_TASK INSTRUCTIONS_
As written and without pictures, set down the lines from the one that contains "INPUT: image. TARGET: colon." through the end of the data.

*****

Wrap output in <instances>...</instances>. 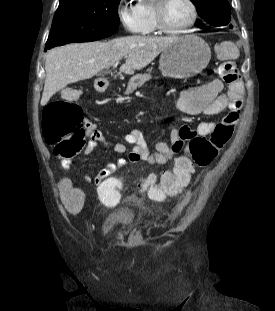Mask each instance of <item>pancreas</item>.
Wrapping results in <instances>:
<instances>
[{
	"label": "pancreas",
	"mask_w": 275,
	"mask_h": 311,
	"mask_svg": "<svg viewBox=\"0 0 275 311\" xmlns=\"http://www.w3.org/2000/svg\"><path fill=\"white\" fill-rule=\"evenodd\" d=\"M151 74H138L133 76L129 82L126 89V94L132 93L134 90H136L139 87H142L146 81H149L151 79Z\"/></svg>",
	"instance_id": "cf45deb5"
}]
</instances>
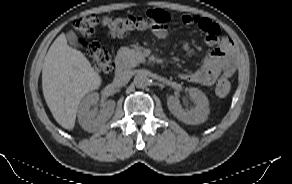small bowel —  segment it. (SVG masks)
I'll list each match as a JSON object with an SVG mask.
<instances>
[{
	"label": "small bowel",
	"instance_id": "small-bowel-1",
	"mask_svg": "<svg viewBox=\"0 0 292 184\" xmlns=\"http://www.w3.org/2000/svg\"><path fill=\"white\" fill-rule=\"evenodd\" d=\"M182 22L198 26L205 33L206 44L216 48L205 57L199 69L183 73L181 78L203 86H211L221 73L230 78L237 66V52L232 41L221 36L220 27L208 18L186 14L182 17ZM154 33L160 39L168 36L165 26Z\"/></svg>",
	"mask_w": 292,
	"mask_h": 184
}]
</instances>
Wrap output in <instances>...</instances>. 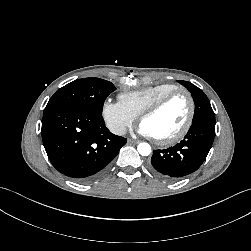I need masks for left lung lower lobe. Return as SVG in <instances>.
I'll list each match as a JSON object with an SVG mask.
<instances>
[{
  "instance_id": "obj_1",
  "label": "left lung lower lobe",
  "mask_w": 251,
  "mask_h": 251,
  "mask_svg": "<svg viewBox=\"0 0 251 251\" xmlns=\"http://www.w3.org/2000/svg\"><path fill=\"white\" fill-rule=\"evenodd\" d=\"M215 137V120L200 119L173 147L153 151L150 170L165 180H176L196 171L206 159Z\"/></svg>"
}]
</instances>
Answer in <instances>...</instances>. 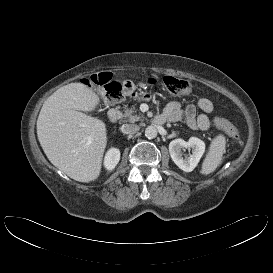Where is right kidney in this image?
I'll return each instance as SVG.
<instances>
[{"label":"right kidney","instance_id":"obj_1","mask_svg":"<svg viewBox=\"0 0 273 273\" xmlns=\"http://www.w3.org/2000/svg\"><path fill=\"white\" fill-rule=\"evenodd\" d=\"M120 160V151L116 148H111L104 160L105 168L109 171L113 170Z\"/></svg>","mask_w":273,"mask_h":273}]
</instances>
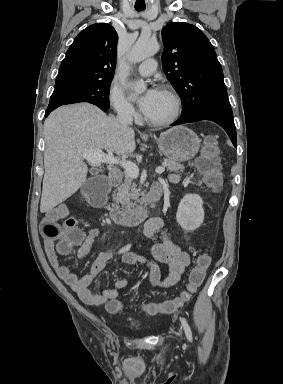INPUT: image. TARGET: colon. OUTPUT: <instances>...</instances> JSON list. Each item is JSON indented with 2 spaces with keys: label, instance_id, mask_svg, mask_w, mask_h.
<instances>
[{
  "label": "colon",
  "instance_id": "obj_1",
  "mask_svg": "<svg viewBox=\"0 0 283 384\" xmlns=\"http://www.w3.org/2000/svg\"><path fill=\"white\" fill-rule=\"evenodd\" d=\"M219 153L220 150L216 139L208 137L204 141L201 154L197 159V167L204 182L214 191L219 190L223 182L219 164ZM109 188V182L104 177L95 176L88 180L81 194L89 205L101 206L105 202ZM42 233L48 238L60 241L58 250L61 253H67L73 246L80 244L83 240V234L77 227V221L74 218H68L62 226L56 222H46L42 226ZM210 264V254L208 252L201 253L189 274L185 292L174 300L163 303H147L142 306V309L152 315L157 313H173L185 304L191 295L202 285ZM106 308L110 313H120L123 311L124 305L122 302L114 300L108 302Z\"/></svg>",
  "mask_w": 283,
  "mask_h": 384
}]
</instances>
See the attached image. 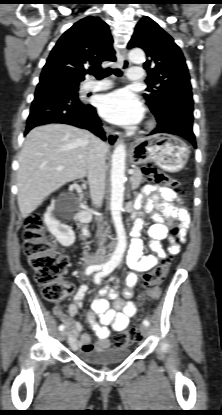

*****

_SOLUTION FOR THIS TASK_
INPUT: image. TARGET: colon. OUTPUT: <instances>...</instances> JSON list. Each item is JSON indented with 2 spaces with keys: label, instance_id, mask_svg, mask_w, mask_h.
<instances>
[{
  "label": "colon",
  "instance_id": "obj_1",
  "mask_svg": "<svg viewBox=\"0 0 283 384\" xmlns=\"http://www.w3.org/2000/svg\"><path fill=\"white\" fill-rule=\"evenodd\" d=\"M219 153L220 150L216 139L208 137L204 141L201 154L197 159V167L204 182L214 191L219 190L223 182L219 164ZM109 188V182L104 177L95 176L88 180L81 194L89 205L101 206L105 202ZM42 233L48 238L60 241L58 250L61 253H67L73 246L80 244L83 240V234L77 227V221L74 218H68L62 226L56 222H46L42 226ZM210 264V254L208 252L201 253L189 274L185 292L174 300L163 303H147L142 306V309L152 315L157 313H173L185 304L191 295L202 285ZM106 308L110 313H120L123 311L124 305L122 302L114 300L108 302Z\"/></svg>",
  "mask_w": 283,
  "mask_h": 384
}]
</instances>
See the attached image. 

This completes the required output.